Arise - (Webster's 1828 Dictionary)
ARI'SE, v.i. s as z pret. arose; pp. arisen; Heb.
1. To ascend, mount up or move to a higher place; as, vapors arise from humid places.
2. To emerge from below the horizon; as, the sun or a star arises or rises.
3. To get out of bed; to leave the place or state of rest; or to leave a sitting or lying posture.
The king arose early and went to the den. Dan 6.
4. To begin; to spring up; to originate.
A persecution arose about Stephen. Acts 11.
5. To revive from death; to leave the grave.
Many bodies of saints arose. Math. 27.
Figuratively, to wake from a state of sin and stupidity; to repent.
Arise from the dead, and Christ shall give thee life.
6. To begin to act; to exert power; to move from a state of inaction.
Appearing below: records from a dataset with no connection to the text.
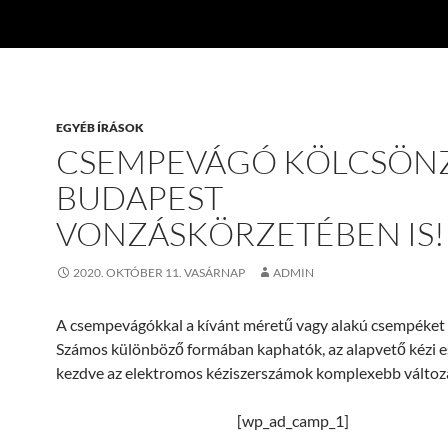
EGYÉB ÍRÁSOK
CSEMPEVÁGÓ KÖLCSÖN
BUDAPEST
VONZÁSKÖRZETÉBEN IS!
2020. OKTÓBER 11. VASÁRNAP
ADMIN
A csempevágókkal a kívánt méretű vagy alakú csempéket 
Számos különböző formában kaphatók, az alapvető kézi 
kezdve az elektromos kéziszerszámok komplexebb változa
[wp_ad_camp_1]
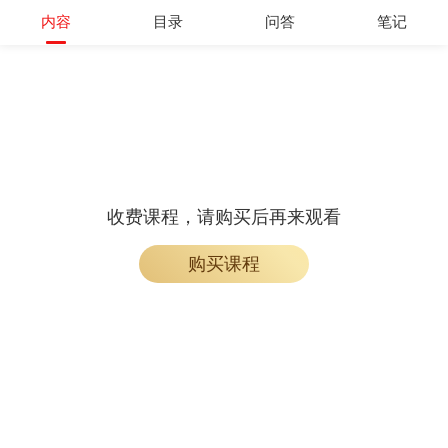
内容
目录
问答
笔记
收费课程，请购买后再来观看
购买课程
7. To appear, or become known; to become visible, sensible or operative.
To you shall the sun of righteousness arise. Math. 4.
8. To be put in motion; to swell or be agitated; as, the waves arose.
9. To be excited or provoked; as, the wrath of the king shall arise.
10. To emerge from poverty, depression or distress.
By whom shall Jacob arise? for he is small. Amos 7.
11. To appear in a particular character; to enter upon an office.
There arose a new king who knew not Joseph. Exo 1.
12. To begin sedition, insurrection, or mutiny; as, the men arose, or rose upon their officers.
13. To invade, assault or begin hostility; followed by against.
When he arose against me, I caught him by the beard.
1 Sam 17.
In this sense, the word against really belongs to the verb, and is necessary to give it this meaning. [See Rise, another form of this verb, which has the same signification, and is more generally used in popular language.]